With Apple’s App store offering more than 100,000 iPhone apps and competitors such as the Android Marketplace clamoring to catch up, it’s no surprise mobile apps are hot — but for developers, the question is: Which ones?

Research firm Gartner today released its list of the top 10 consumer smartphone apps for 2012, based on the following factors: impact on consumers and industry players, revenue considerations, loyalty, business model, consumer value and estimated market penetration.

At the No. 1 spot on Gartner’s list of top mobile consumer apps is money transfers, followed by location-based services (LBS) and mobile search. In the fourth spot is mobile browsing, while mobile health monitoring checked in at No. 5.

Making the cut in the second half of the list are: mobile payments, near-field communications , mobile advertising, mobile instant messaging and mobile music services.

The apps identified by Gartner come at a time when the impact of smartphone applications reaches to all corners of the wireless industry. Fueling the app craze is the healthy performance of smartphones in the market — while mobile phone sales checked in at 309 million for Q3, a mere 0.1 gain from the same period last year, the smartphone segment topped 41 million, a gain of almost 13 percent from Q3 2008.

At the same time, however, the role of carriers is becoming simultaneously less integral to mobile apps, as device- and OS-based app markets like the Apple App Store continue to take off.

“Consumer mobile applications and services are no longer the prerogative of mobile carriers,” Sandy Shen, research director at Gartner, said in a statement. “The increasing consumer interest in smartphones, the participation of Internet players in the mobile space, and the emergence of application stores and cross-industry services are reducing the dominance of mobile carriers. Each player will influence how the application is delivered and experienced by consumers, who ultimately vote with their attention and spending power.”

Shen added that specialized market apps are the ones poised for success as the market matures.
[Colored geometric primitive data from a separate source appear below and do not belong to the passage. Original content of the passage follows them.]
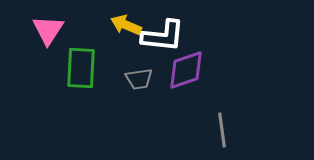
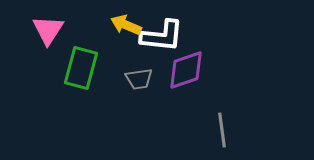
white L-shape: moved 1 px left
green rectangle: rotated 12 degrees clockwise
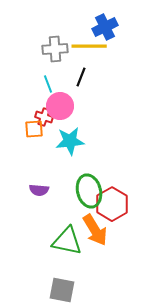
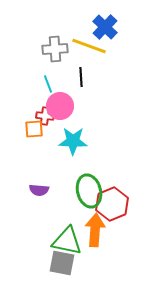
blue cross: rotated 20 degrees counterclockwise
yellow line: rotated 20 degrees clockwise
black line: rotated 24 degrees counterclockwise
red cross: moved 1 px right, 1 px up; rotated 12 degrees counterclockwise
cyan star: moved 3 px right; rotated 8 degrees clockwise
red hexagon: rotated 8 degrees clockwise
orange arrow: rotated 144 degrees counterclockwise
gray square: moved 27 px up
“The ultimate competition between industry players is for control of the ‘ecosystem’ and user experience, and the owner of the ecosystem will benefit the most in terms of revenue and user loyalty,” Shen said. “We predict that most users will use no more than five mobile applications at a time and most future opportunities will come from niche market ‘killer applications.'”
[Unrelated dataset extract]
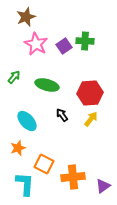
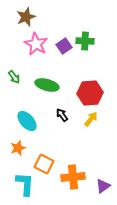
green arrow: rotated 104 degrees clockwise
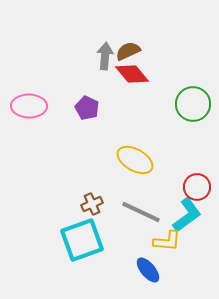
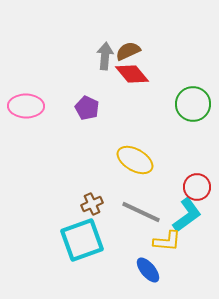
pink ellipse: moved 3 px left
While mobile money transfers via SMS tops the list, this service is seen as popular primarily with overseas users in developing markets, and it faces regulatory challenges despite its popularity, according to Gartner.

For most developers, it’s the No. 1 category of applications — location-based services, or LBS — where a lot of the action in app development will take place. Gartner described LBS as “one of the most disruptive in the next few years.”

The LBS user base will grow globally from 96 million in 2009 to more than 526 million in 2012, according to the report. “LBS is ranked No. 2 in Gartner’s top 10 because of its perceived high user value and its influence on user loyalty. Its high user value is the result of its ability to meet a range of needs, from productivity and goal fulfillment to social networking and entertainment,” Shen said.

Mobile search and browsing, No. 3 and No. 4 respectively, are going to be popular due to their mass appeal to both businesses and users.

Another mobile technology poised to break out is No. 8, mobile advertising. Gartner sees advertising-based app initiatives becoming more popular as smartphones proliferate in the marketplace, and eventually becoming a standard channel in the advertising mix used by brands.

Total spending on mobile advertising in 2008 totaled $530.2 million, which Gartner expects to grow to $7.5 billion in 2012.

“Mobile advertising makes the top 10 list because it will be an important way to monetize content on the mobile Internet, offering free applications and services to end users,” Shen said. “The mobile channel will be used as part of larger advertising campaigns in various media, including TV, radio, print and outdoors.”

Gartner’s certainly not the first to recognize the looming importance of mobile advertising. In recent weeks alone, Google purchased mobile ad firm AdMob in a move to cash in on the sector’s growth.